Hydrotherapy for Stroke

It has been demonstrated that hydrotherapy increases the muscle strength of the paretic leg of patients with a stroke.

The Royal Dutch Society for Physical Therapy (KNGF) Clinical Practice has Guideline for Physical Therapy in patients with stroke. The guideline development team recommends considering hydrotherapy to increase muscle strength.

Hydrotherapy can be implemented during the mobilization phase. Based on the ICF classification, this phase can be subdivided into the domains that physical therapy is concerned with:

  • walking ability and other mobility-related abilities
  • dexterity
  • ADLs.


What is Hydrotherapy?

Hydrotherapy is a form of exercise therapy that uses the mechanical and thermal characteristics of water during partial immersion for therapeutic purposes, such as improving balance, muscle strength, aerobic endurance, and/or agility. It sometimes involves the use of ‘hands-on’ techniques, such as joint mobilization, stretching techniques, or relaxation. The therapy can be given individually or in groups. The supervised therapy ideally takes place in a specially designed exercise pool.

Hydrotherapy applies various concepts, such as:

  • Halliwick method (balance and stability exercises)
  • Bad Ragaz Ring Method (muscle strength exercises based on principles of proprioceptive neuromuscular facilitation or PNF)
  • deep-water running or aquajogging
  • Watsu method (for relaxation)
  • Ai Chi method (a combination of deeper breathing and exercises for the extremities carried out in broad, slow movements).

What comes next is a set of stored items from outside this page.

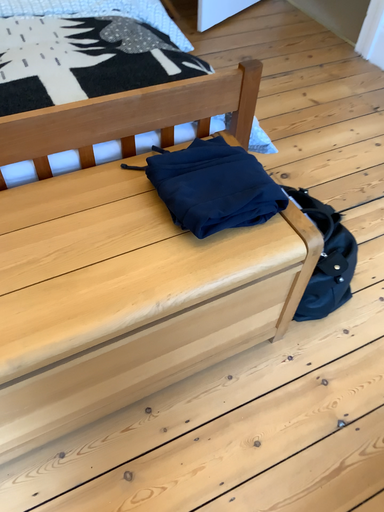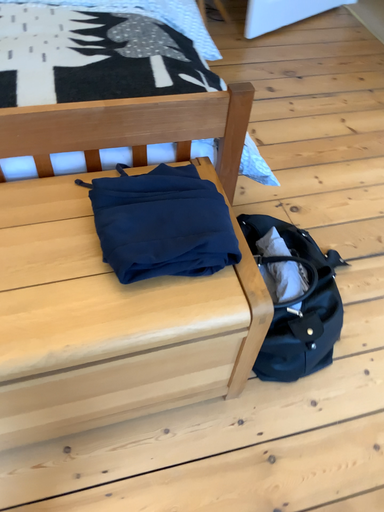 Question: Which way did the camera rotate in the video?

Choices:
 (A) rotated left
 (B) rotated right

Answer: (A) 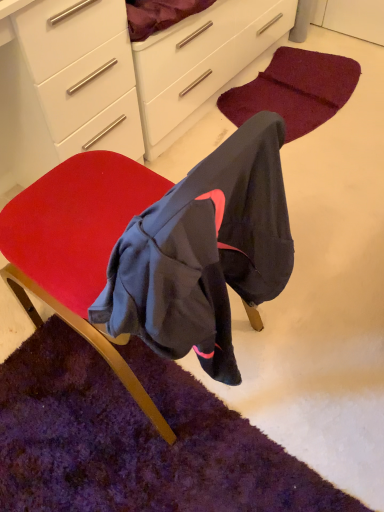 Question: Is burgundy carpet at lower center, which is counted as the second mat, starting from the front, to the left of velvet red chair at center from the viewer's perspective?

Choices:
 (A) no
 (B) yes

Answer: (A)

Question: Considering the relative sizes of burgundy carpet at lower center, the 2th mat from the bottom, and velvet red chair at center in the image provided, is burgundy carpet at lower center, the 2th mat from the bottom, taller than velvet red chair at center?

Choices:
 (A) yes
 (B) no

Answer: (B)

Question: Are burgundy carpet at lower center, which is counted as the second mat, starting from the front, and velvet red chair at center far apart?

Choices:
 (A) yes
 (B) no

Answer: (A)

Question: Can you confirm if burgundy carpet at lower center, which is counted as the 1th mat, starting from the back, is shorter than velvet red chair at center?

Choices:
 (A) no
 (B) yes

Answer: (B)

Question: Is burgundy carpet at lower center, the 2th mat from the bottom, to the right of velvet red chair at center from the viewer's perspective?

Choices:
 (A) no
 (B) yes

Answer: (B)

Question: From the image's perspective, would you say burgundy carpet at lower center, arranged as the first mat when viewed from the top, is shown under velvet red chair at center?

Choices:
 (A) no
 (B) yes

Answer: (A)

Question: Is white glossy chest of drawers at upper left positioned beyond the bounds of white glossy cabinet at upper center?

Choices:
 (A) no
 (B) yes

Answer: (B)

Question: Is white glossy chest of drawers at upper left wider than white glossy cabinet at upper center?

Choices:
 (A) no
 (B) yes

Answer: (B)

Question: Does white glossy chest of drawers at upper left touch white glossy cabinet at upper center?

Choices:
 (A) yes
 (B) no

Answer: (A)

Question: Is white glossy chest of drawers at upper left to the right of white glossy cabinet at upper center from the viewer's perspective?

Choices:
 (A) yes
 (B) no

Answer: (B)

Question: Does white glossy chest of drawers at upper left turn towards white glossy cabinet at upper center?

Choices:
 (A) no
 (B) yes

Answer: (A)

Question: From a real-world perspective, is white glossy chest of drawers at upper left physically below white glossy cabinet at upper center?

Choices:
 (A) yes
 (B) no

Answer: (B)

Question: Is white glossy cabinet at upper center not near white glossy chest of drawers at upper left?

Choices:
 (A) no
 (B) yes

Answer: (A) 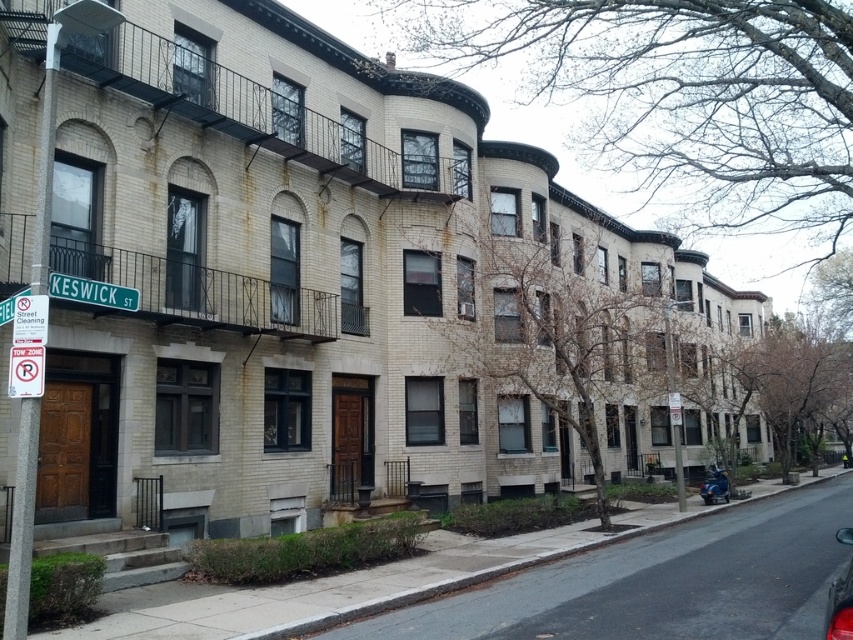 Is green metal street sign at upper left taller than red plastic sign at lower left?

Incorrect, green metal street sign at upper left's height is not larger of red plastic sign at lower left's.

From the picture: Can you confirm if green metal street sign at upper left is wider than red plastic sign at lower left?

Yes, green metal street sign at upper left is wider than red plastic sign at lower left.

Who is more distant from viewer, [125,300] or [7,387]?

Positioned behind is point [7,387].

You are a GUI agent. You are given a task and a screenshot of the screen. Output one action in this format:
    pyautogui.click(x=<x>, y=<y>)
    Task: Click on the green metal street sign at upper left
    Image resolution: width=853 pixels, height=640 pixels.
    Given the screenshot: What is the action you would take?
    pyautogui.click(x=91, y=291)

Does shiny red car at lower right appear on the left side of metallic blue scooter at lower right?

Yes, shiny red car at lower right is to the left of metallic blue scooter at lower right.

Is shiny red car at lower right wider than metallic blue scooter at lower right?

Yes.

Is point (845, 570) in front of point (709, 486)?

That is True.

At what (x,y) coordinates should I click in order to perform the action: click on shiny red car at lower right. Please return your answer as a coordinate pair (x, y). The height and width of the screenshot is (640, 853). Looking at the image, I should click on (840, 605).

Is gray concrete curb at lower center thinner than shiny red car at lower right?

No, gray concrete curb at lower center is not thinner than shiny red car at lower right.

Can you confirm if gray concrete curb at lower center is positioned above shiny red car at lower right?

No, gray concrete curb at lower center is not above shiny red car at lower right.

Measure the distance between point (314, 604) and camera.

A distance of 9.50 meters exists between point (314, 604) and camera.

The width and height of the screenshot is (853, 640). What are the coordinates of `gray concrete curb at lower center` in the screenshot? It's located at (548, 568). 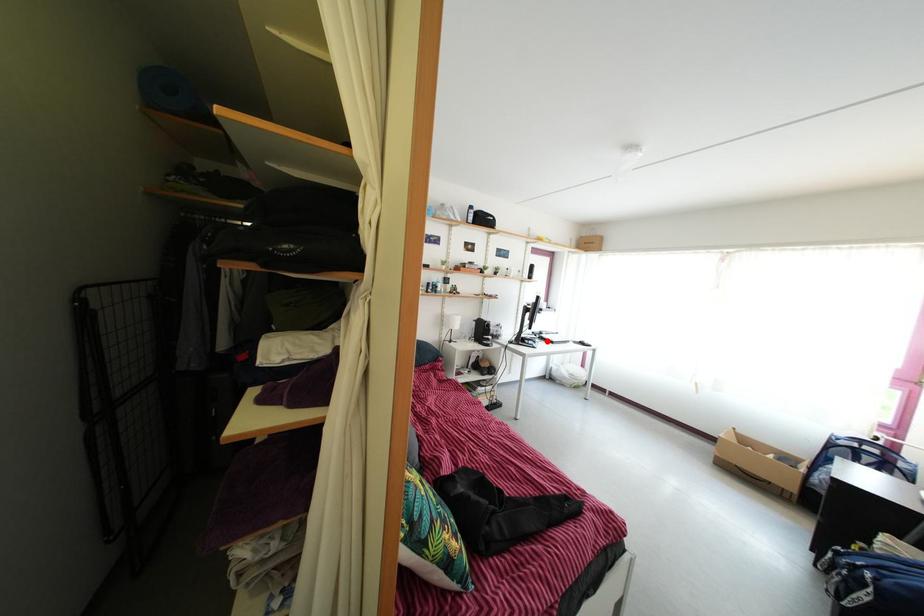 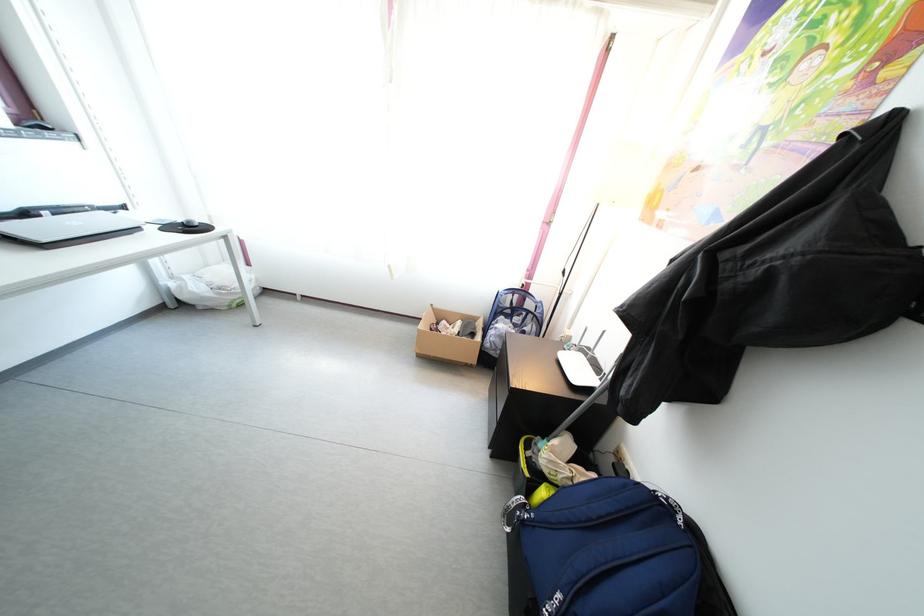 Question: I am providing you with two images of the same scene from different viewpoints. In image1, a red point is highlighted. Considering the same 3D point in image2, which of the following is correct?

Choices:
 (A) It is closer
 (B) It is farther

Answer: (B) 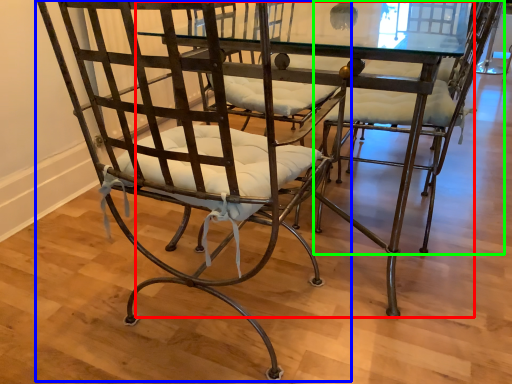 Question: Considering the real-world distances, which object is closest to round table (highlighted by a red box)? chair (highlighted by a blue box) or chair (highlighted by a green box).

Choices:
 (A) chair
 (B) chair

Answer: (A) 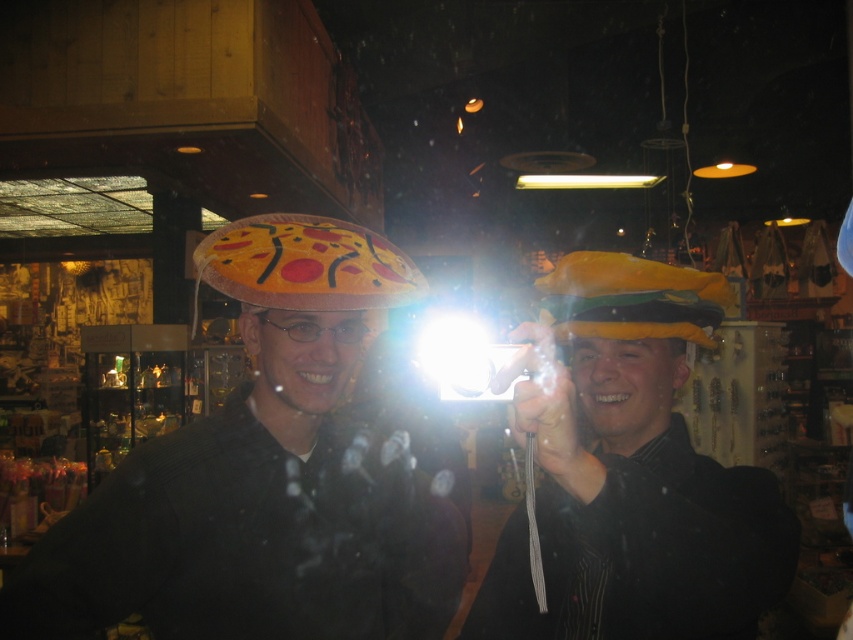 You are standing in a gift shop and see two points marked in the image. The first point is at position point (583, 516) and the second is at point (619, 291). Which point is closer to you?

Point (583, 516) is in front of point (619, 291), so it is closer to you.

You are a customer in the store and want to place both the yellow fabric hat at center and the felt pizza at center on a shelf. The shelf has a width of 14 inches. Can both items fit side by side on the shelf without overlapping?

The yellow fabric hat at center and felt pizza at center are 13.69 inches apart, so they can fit side by side on the 14 inch shelf since the total width required is less than the shelf width. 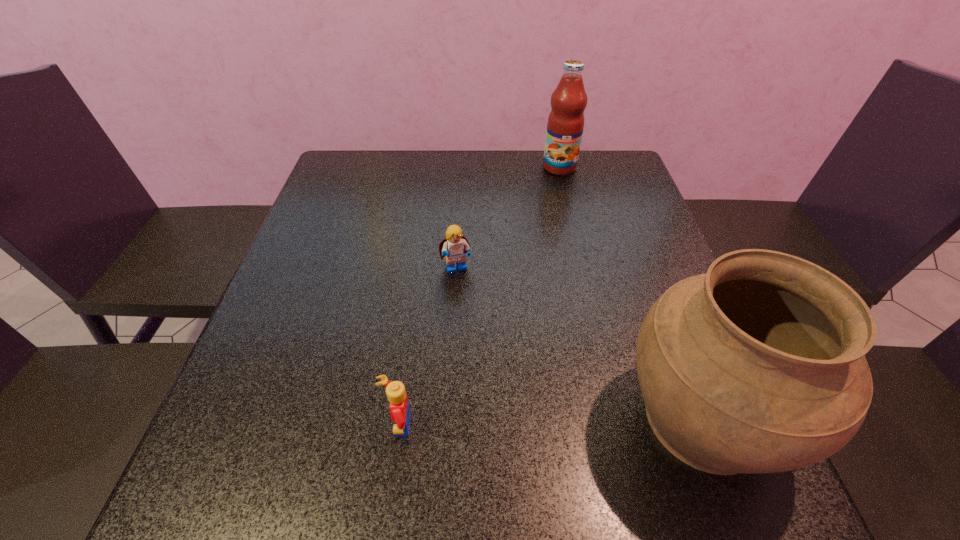 Locate an element on the screen. Image resolution: width=960 pixels, height=540 pixels. free spot on the desktop that is between the left Lego and the urn and is positioned on the front-facing side of the farther Lego is located at coordinates (511, 423).

The height and width of the screenshot is (540, 960). Identify the location of free space on the desktop that is between the nearer Lego and the urn and is positioned on the front label of the fruit juice. (553, 422). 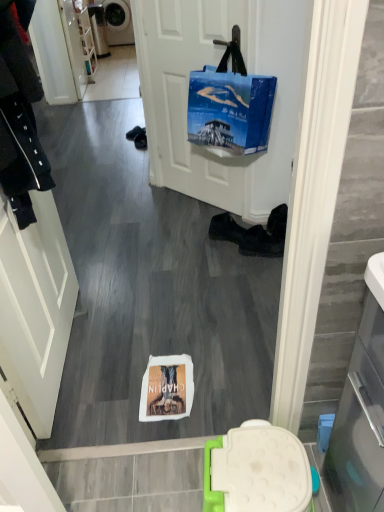 What are the coordinates of `vacant space that's between white matte door at center and white glossy door at left` in the screenshot? It's located at (136, 263). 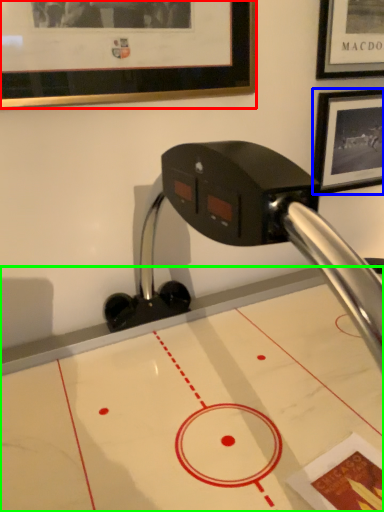 Question: Which object is positioned closest to picture frame (highlighted by a red box)? Select from picture frame (highlighted by a blue box) and table (highlighted by a green box).

Choices:
 (A) picture frame
 (B) table

Answer: (A) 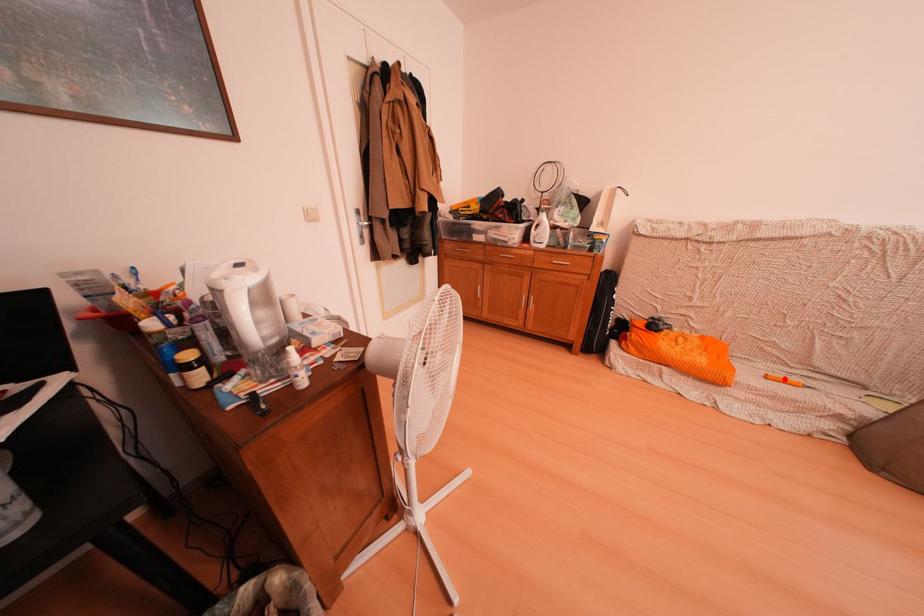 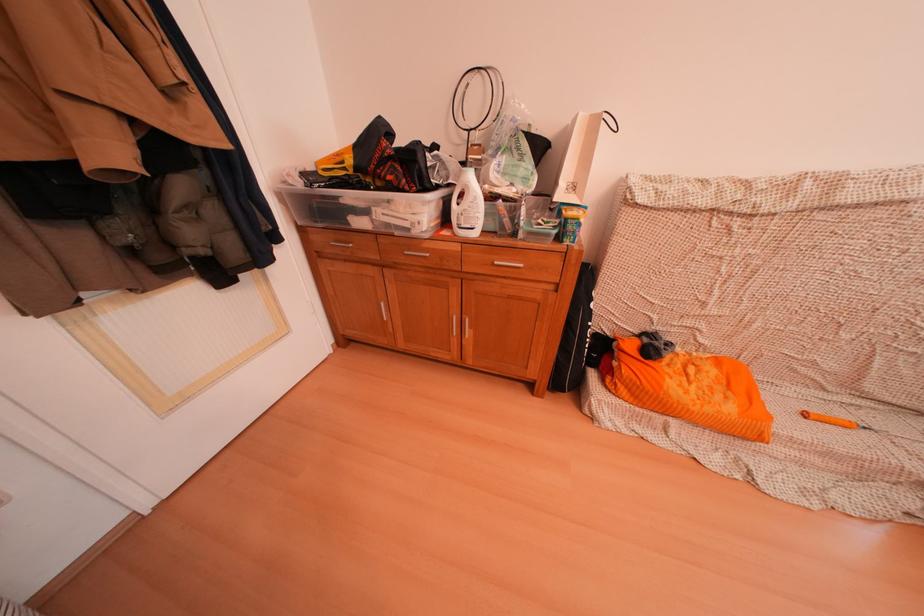 Locate, in the second image, the point that corresponds to the highlighted location in the first image.

(824, 415) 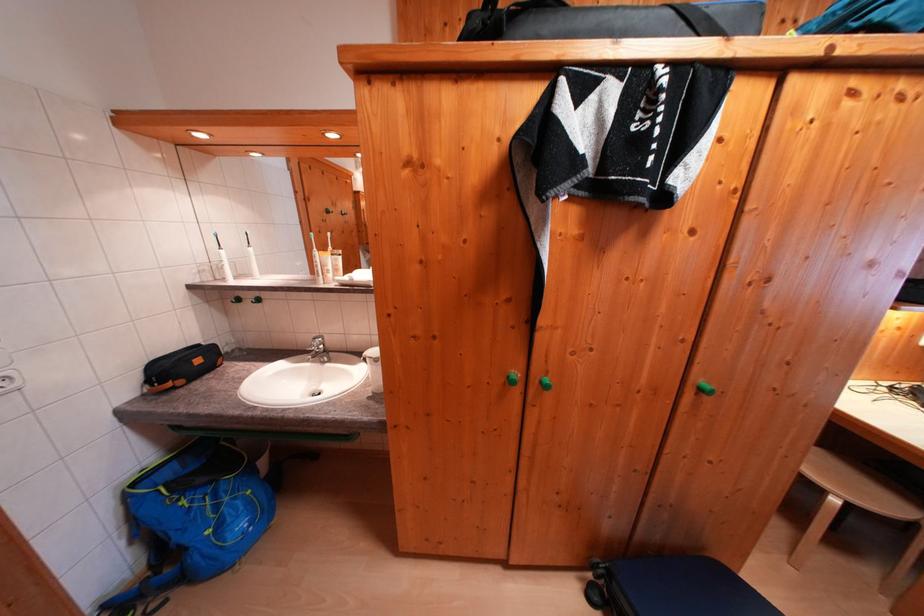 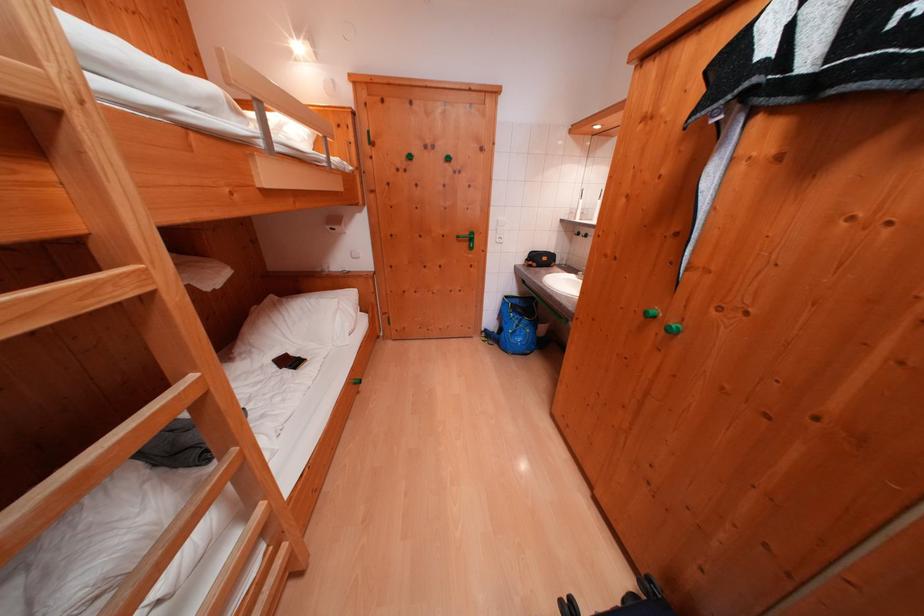 The point at (142, 488) is marked in the first image. Where is the corresponding point in the second image?

(515, 301) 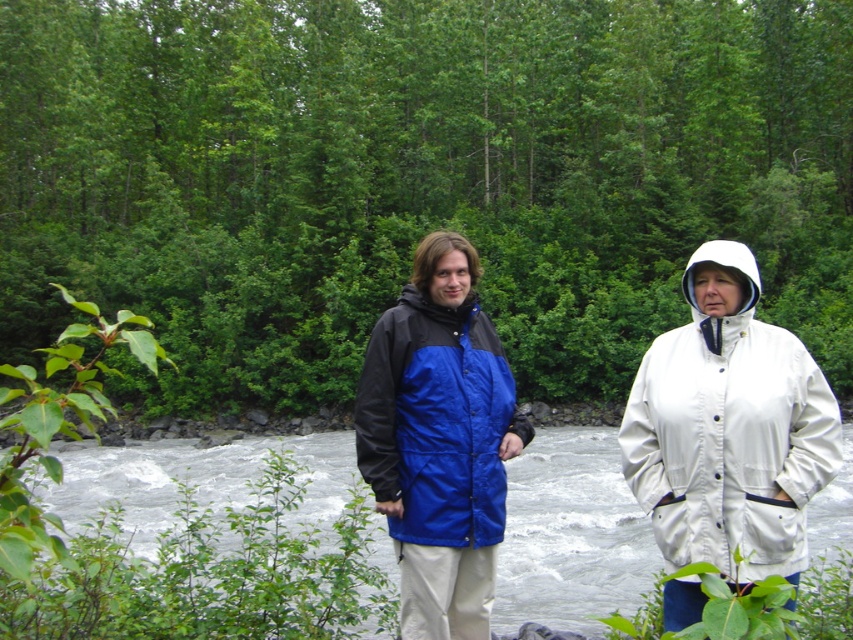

The guideline development team recommends considering hydrotherapy to increase muscle strength. This may involve aerobic training, functional gait training, or exercises using the Halliwick and Ai Chi methods.


What are the KNGF Guidelines?

KNGF Guidelines are national professional recommendations, based on scientific evidence, intended to optimize patient* care. Guidelines are intended to serve as an instrument to support physical therapists in making clinical decisions. Guidelines aim to provide guidance for everyday practice and at the same time to be flexible enough to enable therapists to deviate from them to meet individual needs, depending on the situation and the patient, provided this deviation is based on sound arguments.
This revised KNGF Guideline Stroke offers recommendations for appropriate care. The individual recommendations have been pro- vided with indicators to assess the quality of physical therapy care. In the opinion of KNGF, checking the implementation of the guide- lines is the responsibility of the physical therapists, in consultation with and supported by KNGF.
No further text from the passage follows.